__What to work on__
With the pictures excluded, reproduce all of the data exactly.

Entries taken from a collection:
──────────────────────────────

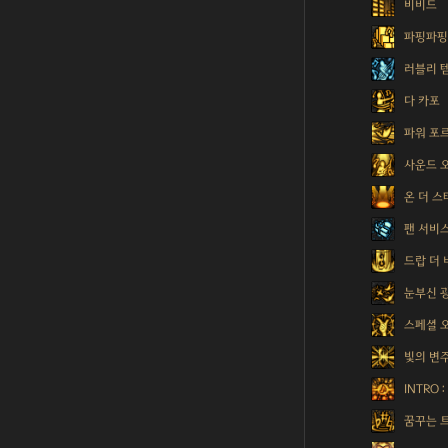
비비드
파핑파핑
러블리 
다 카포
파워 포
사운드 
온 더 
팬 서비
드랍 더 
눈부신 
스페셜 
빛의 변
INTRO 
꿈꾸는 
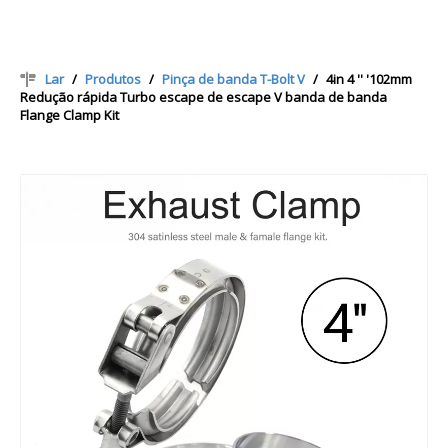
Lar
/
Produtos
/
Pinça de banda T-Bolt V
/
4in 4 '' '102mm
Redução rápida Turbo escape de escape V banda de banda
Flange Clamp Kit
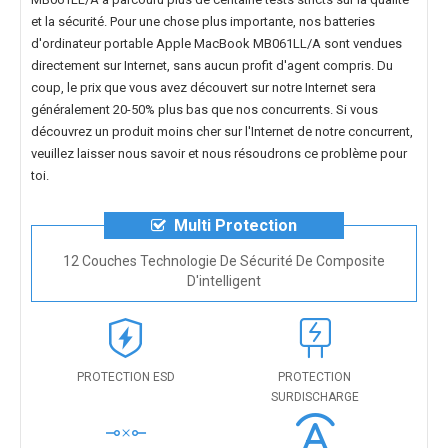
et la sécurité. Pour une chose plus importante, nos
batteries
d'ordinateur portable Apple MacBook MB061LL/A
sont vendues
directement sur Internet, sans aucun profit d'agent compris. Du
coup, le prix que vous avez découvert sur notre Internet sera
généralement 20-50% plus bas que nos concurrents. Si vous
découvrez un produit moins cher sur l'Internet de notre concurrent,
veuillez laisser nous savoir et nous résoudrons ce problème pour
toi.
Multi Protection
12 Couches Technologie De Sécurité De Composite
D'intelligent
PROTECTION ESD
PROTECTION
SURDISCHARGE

──────────────────────────────

__Worked solution__
비비드
파핑파핑
러블리 
다 카포
파워 포
사운드 
온 더 
팬 서비
드랍 더 
눈부신 
스페셜 
빛의 변
INTRO 
꿈꾸는 
Lar
/
Produtos
/
Pinça de banda T-Bolt V
/
4in 4 '' '102mm
Redução rápida Turbo escape de escape V banda de banda
Flange Clamp Kit
et la sécurité. Pour une chose plus importante, nos
batteries
d'ordinateur portable Apple MacBook MB061LL/A
sont vendues
directement sur Internet, sans aucun profit d'agent compris. Du
coup, le prix que vous avez découvert sur notre Internet sera
généralement 20-50% plus bas que nos concurrents. Si vous
découvrez un produit moins cher sur l'Internet de notre concurrent,
veuillez laisser nous savoir et nous résoudrons ce problème pour
toi.
Multi Protection
12 Couches Technologie De Sécurité De Composite
D'intelligent
PROTECTION ESD
PROTECTION
SURDISCHARGE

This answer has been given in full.